▶ [What the exercise asks]: Each entry is to be retyped exactly as it stands.
------------
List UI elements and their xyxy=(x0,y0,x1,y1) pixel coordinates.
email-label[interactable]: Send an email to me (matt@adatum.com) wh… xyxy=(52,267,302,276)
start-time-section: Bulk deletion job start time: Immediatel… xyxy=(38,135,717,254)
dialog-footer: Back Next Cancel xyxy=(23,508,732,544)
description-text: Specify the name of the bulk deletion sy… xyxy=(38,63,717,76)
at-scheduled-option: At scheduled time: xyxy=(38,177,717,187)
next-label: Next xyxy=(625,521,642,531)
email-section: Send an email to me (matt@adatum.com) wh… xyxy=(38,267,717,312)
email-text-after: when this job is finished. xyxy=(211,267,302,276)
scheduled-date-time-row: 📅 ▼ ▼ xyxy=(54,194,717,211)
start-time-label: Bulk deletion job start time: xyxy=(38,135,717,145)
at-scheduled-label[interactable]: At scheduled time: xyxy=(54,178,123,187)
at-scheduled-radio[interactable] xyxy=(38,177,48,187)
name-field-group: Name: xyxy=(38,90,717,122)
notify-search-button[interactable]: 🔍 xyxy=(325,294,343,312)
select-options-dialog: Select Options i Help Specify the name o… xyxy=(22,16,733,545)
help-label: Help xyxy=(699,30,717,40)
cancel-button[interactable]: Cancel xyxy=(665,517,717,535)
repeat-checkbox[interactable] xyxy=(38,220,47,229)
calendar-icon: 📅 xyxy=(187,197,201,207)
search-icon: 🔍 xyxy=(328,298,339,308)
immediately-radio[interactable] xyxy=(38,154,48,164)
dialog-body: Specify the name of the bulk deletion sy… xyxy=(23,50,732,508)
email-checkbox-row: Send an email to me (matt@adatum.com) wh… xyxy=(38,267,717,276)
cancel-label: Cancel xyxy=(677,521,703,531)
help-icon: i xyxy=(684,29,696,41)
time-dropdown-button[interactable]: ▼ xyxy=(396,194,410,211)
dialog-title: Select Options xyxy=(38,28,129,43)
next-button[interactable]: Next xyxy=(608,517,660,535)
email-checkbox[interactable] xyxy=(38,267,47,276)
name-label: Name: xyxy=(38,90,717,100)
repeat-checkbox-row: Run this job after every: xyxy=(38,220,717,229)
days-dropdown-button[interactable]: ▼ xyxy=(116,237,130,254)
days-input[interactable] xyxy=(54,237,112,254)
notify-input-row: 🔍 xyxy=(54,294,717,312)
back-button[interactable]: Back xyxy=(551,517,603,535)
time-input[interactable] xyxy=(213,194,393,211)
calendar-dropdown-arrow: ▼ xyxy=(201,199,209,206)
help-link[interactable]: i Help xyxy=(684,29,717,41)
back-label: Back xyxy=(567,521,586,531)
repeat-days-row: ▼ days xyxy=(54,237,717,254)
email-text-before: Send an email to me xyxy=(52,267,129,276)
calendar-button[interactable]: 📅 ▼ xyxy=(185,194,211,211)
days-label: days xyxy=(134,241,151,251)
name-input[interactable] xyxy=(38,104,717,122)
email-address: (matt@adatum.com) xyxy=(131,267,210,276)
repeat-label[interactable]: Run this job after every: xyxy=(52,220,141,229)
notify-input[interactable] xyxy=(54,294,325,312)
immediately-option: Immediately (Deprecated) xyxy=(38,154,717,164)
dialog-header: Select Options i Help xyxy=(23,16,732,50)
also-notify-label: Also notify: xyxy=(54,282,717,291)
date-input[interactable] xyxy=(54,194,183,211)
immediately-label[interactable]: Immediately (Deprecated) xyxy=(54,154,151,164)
------------
▶ [Expected output]:
List UI elements and their xyxy=(x0,y0,x1,y1) pixel coordinates.
email-label[interactable]: Send an email to me (matt@adatum.com) wh… xyxy=(52,267,302,276)
start-time-section: Bulk deletion job start time: Immediatel… xyxy=(38,135,717,254)
dialog-footer: Back Next Cancel xyxy=(23,508,732,544)
description-text: Specify the name of the bulk deletion sy… xyxy=(38,63,717,76)
at-scheduled-option: At scheduled time: xyxy=(38,177,717,187)
next-label: Next xyxy=(625,521,642,531)
email-section: Send an email to me (matt@adatum.com) wh… xyxy=(38,267,717,312)
email-text-after: when this job is finished. xyxy=(211,267,302,276)
scheduled-date-time-row: 📅 ▼ ▼ xyxy=(54,194,717,211)
start-time-label: Bulk deletion job start time: xyxy=(38,135,717,145)
at-scheduled-label[interactable]: At scheduled time: xyxy=(54,178,123,187)
at-scheduled-radio[interactable] xyxy=(38,177,48,187)
name-field-group: Name: xyxy=(38,90,717,122)
notify-search-button[interactable]: 🔍 xyxy=(325,294,343,312)
select-options-dialog: Select Options i Help Specify the name o… xyxy=(22,16,733,545)
help-label: Help xyxy=(699,30,717,40)
cancel-button[interactable]: Cancel xyxy=(665,517,717,535)
repeat-checkbox[interactable] xyxy=(38,220,47,229)
calendar-icon: 📅 xyxy=(187,197,201,207)
search-icon: 🔍 xyxy=(328,298,339,308)
immediately-radio[interactable] xyxy=(38,154,48,164)
dialog-body: Specify the name of the bulk deletion sy… xyxy=(23,50,732,508)
email-checkbox-row: Send an email to me (matt@adatum.com) wh… xyxy=(38,267,717,276)
cancel-label: Cancel xyxy=(677,521,703,531)
help-icon: i xyxy=(684,29,696,41)
time-dropdown-button[interactable]: ▼ xyxy=(396,194,410,211)
dialog-title: Select Options xyxy=(38,28,129,43)
next-button[interactable]: Next xyxy=(608,517,660,535)
email-checkbox[interactable] xyxy=(38,267,47,276)
name-label: Name: xyxy=(38,90,717,100)
repeat-checkbox-row: Run this job after every: xyxy=(38,220,717,229)
days-dropdown-button[interactable]: ▼ xyxy=(116,237,130,254)
days-input[interactable] xyxy=(54,237,112,254)
notify-input-row: 🔍 xyxy=(54,294,717,312)
back-button[interactable]: Back xyxy=(551,517,603,535)
time-input[interactable] xyxy=(213,194,393,211)
calendar-dropdown-arrow: ▼ xyxy=(201,199,209,206)
help-link[interactable]: i Help xyxy=(684,29,717,41)
back-label: Back xyxy=(567,521,586,531)
repeat-days-row: ▼ days xyxy=(54,237,717,254)
email-text-before: Send an email to me xyxy=(52,267,129,276)
calendar-button[interactable]: 📅 ▼ xyxy=(185,194,211,211)
days-label: days xyxy=(134,241,151,251)
name-input[interactable] xyxy=(38,104,717,122)
email-address: (matt@adatum.com) xyxy=(131,267,210,276)
repeat-label[interactable]: Run this job after every: xyxy=(52,220,141,229)
notify-input[interactable] xyxy=(54,294,325,312)
immediately-option: Immediately (Deprecated) xyxy=(38,154,717,164)
dialog-header: Select Options i Help xyxy=(23,16,732,50)
also-notify-label: Also notify: xyxy=(54,282,717,291)
date-input[interactable] xyxy=(54,194,183,211)
immediately-label[interactable]: Immediately (Deprecated) xyxy=(54,154,151,164)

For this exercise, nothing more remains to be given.